Activity —
Print out the data exactly, keeping every image out of it.

*** Opening Dataset excerpts ***

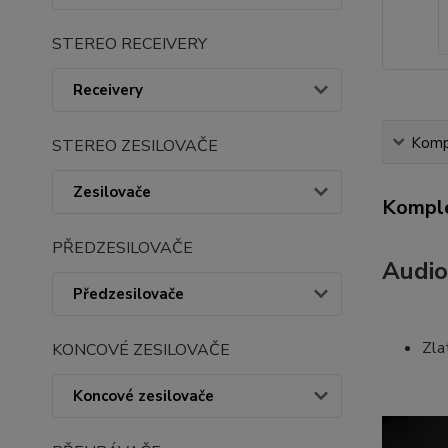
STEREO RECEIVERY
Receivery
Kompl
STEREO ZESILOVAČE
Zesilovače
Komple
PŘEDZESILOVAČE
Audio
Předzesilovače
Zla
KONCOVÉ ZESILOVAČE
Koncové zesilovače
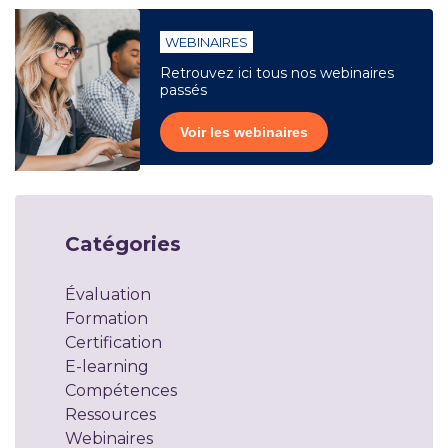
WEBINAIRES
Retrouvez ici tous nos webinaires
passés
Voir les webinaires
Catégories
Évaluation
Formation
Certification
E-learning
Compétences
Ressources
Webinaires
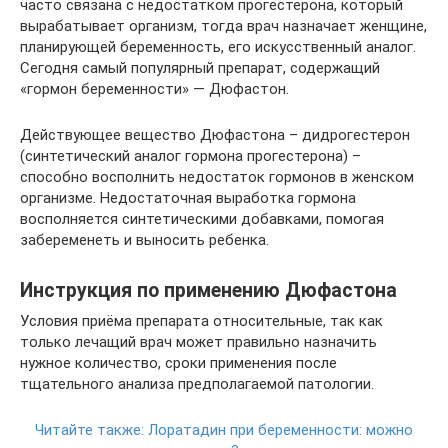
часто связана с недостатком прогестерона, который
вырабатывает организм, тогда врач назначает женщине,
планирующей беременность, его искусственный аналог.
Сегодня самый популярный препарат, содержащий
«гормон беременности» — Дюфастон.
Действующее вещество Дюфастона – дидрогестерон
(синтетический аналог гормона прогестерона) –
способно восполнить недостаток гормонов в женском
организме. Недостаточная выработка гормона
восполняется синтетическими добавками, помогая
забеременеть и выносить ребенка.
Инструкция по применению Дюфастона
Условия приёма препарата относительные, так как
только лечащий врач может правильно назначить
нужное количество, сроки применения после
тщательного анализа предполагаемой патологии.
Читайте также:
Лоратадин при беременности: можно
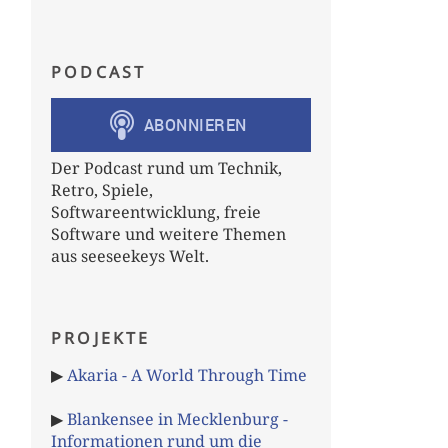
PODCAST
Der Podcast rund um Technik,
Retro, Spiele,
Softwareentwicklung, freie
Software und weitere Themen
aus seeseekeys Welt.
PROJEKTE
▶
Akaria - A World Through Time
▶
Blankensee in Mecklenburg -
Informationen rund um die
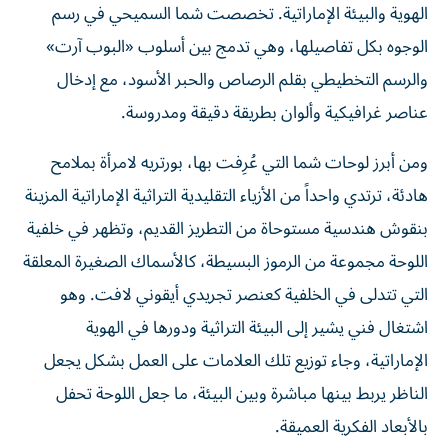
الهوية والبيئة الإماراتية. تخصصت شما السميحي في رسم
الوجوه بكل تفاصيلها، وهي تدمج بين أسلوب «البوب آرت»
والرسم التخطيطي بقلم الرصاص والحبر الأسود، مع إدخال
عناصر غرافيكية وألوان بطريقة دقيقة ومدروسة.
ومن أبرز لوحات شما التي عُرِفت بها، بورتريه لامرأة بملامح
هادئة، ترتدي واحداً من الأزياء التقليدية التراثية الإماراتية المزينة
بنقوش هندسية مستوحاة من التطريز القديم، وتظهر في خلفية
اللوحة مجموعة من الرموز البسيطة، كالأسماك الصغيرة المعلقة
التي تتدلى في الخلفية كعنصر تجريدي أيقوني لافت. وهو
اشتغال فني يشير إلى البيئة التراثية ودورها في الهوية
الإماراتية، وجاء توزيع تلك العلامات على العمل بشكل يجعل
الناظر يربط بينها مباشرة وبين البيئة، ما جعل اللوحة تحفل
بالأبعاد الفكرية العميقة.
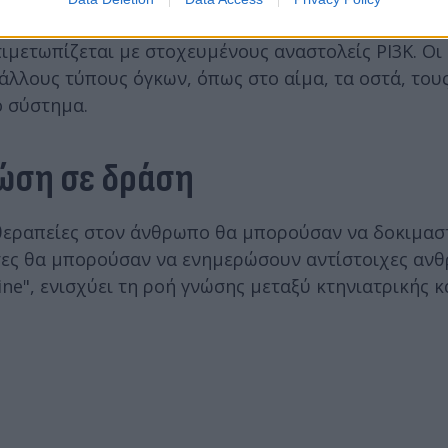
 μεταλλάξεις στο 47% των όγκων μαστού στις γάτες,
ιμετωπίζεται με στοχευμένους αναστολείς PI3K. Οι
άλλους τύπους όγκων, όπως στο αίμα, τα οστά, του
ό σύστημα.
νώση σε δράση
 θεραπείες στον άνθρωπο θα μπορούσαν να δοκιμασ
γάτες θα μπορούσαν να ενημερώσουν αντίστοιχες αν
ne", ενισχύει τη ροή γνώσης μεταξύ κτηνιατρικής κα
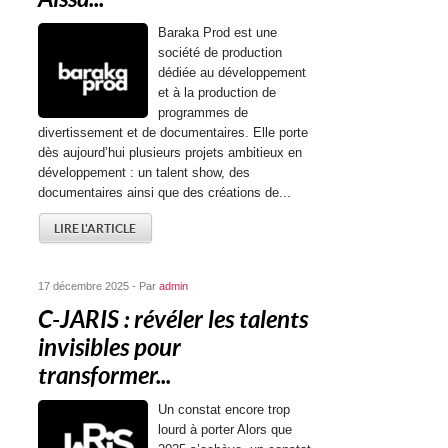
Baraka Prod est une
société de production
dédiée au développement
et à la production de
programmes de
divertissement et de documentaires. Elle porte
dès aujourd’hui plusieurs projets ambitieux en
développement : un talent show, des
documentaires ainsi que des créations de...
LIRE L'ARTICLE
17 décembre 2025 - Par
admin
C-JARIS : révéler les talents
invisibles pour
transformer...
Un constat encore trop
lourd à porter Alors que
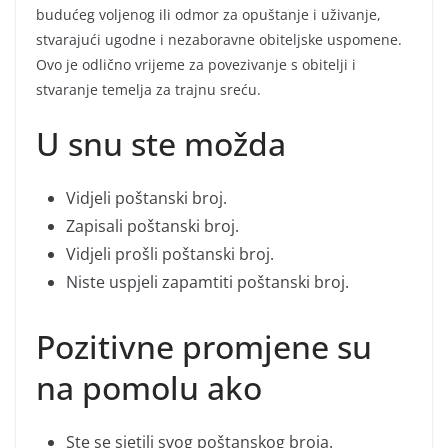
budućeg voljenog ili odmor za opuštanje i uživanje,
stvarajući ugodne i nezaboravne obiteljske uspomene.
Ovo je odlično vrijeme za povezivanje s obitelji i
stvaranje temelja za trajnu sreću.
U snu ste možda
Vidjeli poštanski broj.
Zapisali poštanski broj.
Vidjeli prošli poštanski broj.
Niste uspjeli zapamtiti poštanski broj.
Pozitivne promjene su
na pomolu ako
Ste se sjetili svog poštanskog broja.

*** Closing Dataset excerpts ***

Result of this task —
STEREO RECEIVERY
Receivery
Kompl
STEREO ZESILOVAČE
Zesilovače
Komple
PŘEDZESILOVAČE
Audio
Předzesilovače
Zla
KONCOVÉ ZESILOVAČE
Koncové zesilovače
WEBINAIRES
Retrouvez ici tous nos webinaires
passés
Voir les webinaires
Catégories
Évaluation
Formation
Certification
E-learning
Compétences
Ressources
Webinaires
часто связана с недостатком прогестерона, который
вырабатывает организм, тогда врач назначает женщине,
планирующей беременность, его искусственный аналог.
Сегодня самый популярный препарат, содержащий
«гормон беременности» — Дюфастон.
Действующее вещество Дюфастона – дидрогестерон
(синтетический аналог гормона прогестерона) –
способно восполнить недостаток гормонов в женском
организме. Недостаточная выработка гормона
восполняется синтетическими добавками, помогая
забеременеть и выносить ребенка.
Инструкция по применению Дюфастона
Условия приёма препарата относительные, так как
только лечащий врач может правильно назначить
нужное количество, сроки применения после
тщательного анализа предполагаемой патологии.
Читайте также:
Лоратадин при беременности: можно
PODCAST
Der Podcast rund um Technik,
Retro, Spiele,
Softwareentwicklung, freie
Software und weitere Themen
aus seeseekeys Welt.
PROJEKTE
▶
Akaria - A World Through Time
▶
Blankensee in Mecklenburg -
Informationen rund um die
الهوية والبيئة الإماراتية. تخصصت شما السميحي في رسم
الوجوه بكل تفاصيلها، وهي تدمج بين أسلوب «البوب آرت»
والرسم التخطيطي بقلم الرصاص والحبر الأسود، مع إدخال
عناصر غرافيكية وألوان بطريقة دقيقة ومدروسة.
ومن أبرز لوحات شما التي عُرِفت بها، بورتريه لامرأة بملامح
هادئة، ترتدي واحداً من الأزياء التقليدية التراثية الإماراتية المزينة
بنقوش هندسية مستوحاة من التطريز القديم، وتظهر في خلفية
اللوحة مجموعة من الرموز البسيطة، كالأسماك الصغيرة المعلقة
التي تتدلى في الخلفية كعنصر تجريدي أيقوني لافت. وهو
اشتغال فني يشير إلى البيئة التراثية ودورها في الهوية
الإماراتية، وجاء توزيع تلك العلامات على العمل بشكل يجعل
الناظر يربط بينها مباشرة وبين البيئة، ما جعل اللوحة تحفل
بالأبعاد الفكرية العميقة.
 μεταλλάξεις στο 47% των όγκων μαστού στις γάτες,
ιμετωπίζεται με στοχευμένους αναστολείς PI3K. Οι
άλλους τύπους όγκων, όπως στο αίμα, τα οστά, του
ό σύστημα.
νώση σε δράση
 θεραπείες στον άνθρωπο θα μπορούσαν να δοκιμασ
γάτες θα μπορούσαν να ενημερώσουν αντίστοιχες αν
ne", ενισχύει τη ροή γνώσης μεταξύ κτηνιατρικής κα
Baraka Prod est une
société de production
dédiée au développement
et à la production de
programmes de
divertissement et de documentaires. Elle porte
dès aujourd’hui plusieurs projets ambitieux en
développement : un talent show, des
documentaires ainsi que des créations de...
LIRE L'ARTICLE
17 décembre 2025 - Par
admin
C-JARIS : révéler les talents
invisibles pour
transformer...
Un constat encore trop
lourd à porter Alors que
budućeg voljenog ili odmor za opuštanje i uživanje,
stvarajući ugodne i nezaboravne obiteljske uspomene.
Ovo je odlično vrijeme za povezivanje s obitelji i
stvaranje temelja za trajnu sreću.
U snu ste možda
Vidjeli poštanski broj.
Zapisali poštanski broj.
Vidjeli prošli poštanski broj.
Niste uspjeli zapamtiti poštanski broj.
Pozitivne promjene su
na pomolu ako
Ste se sjetili svog poštanskog broja.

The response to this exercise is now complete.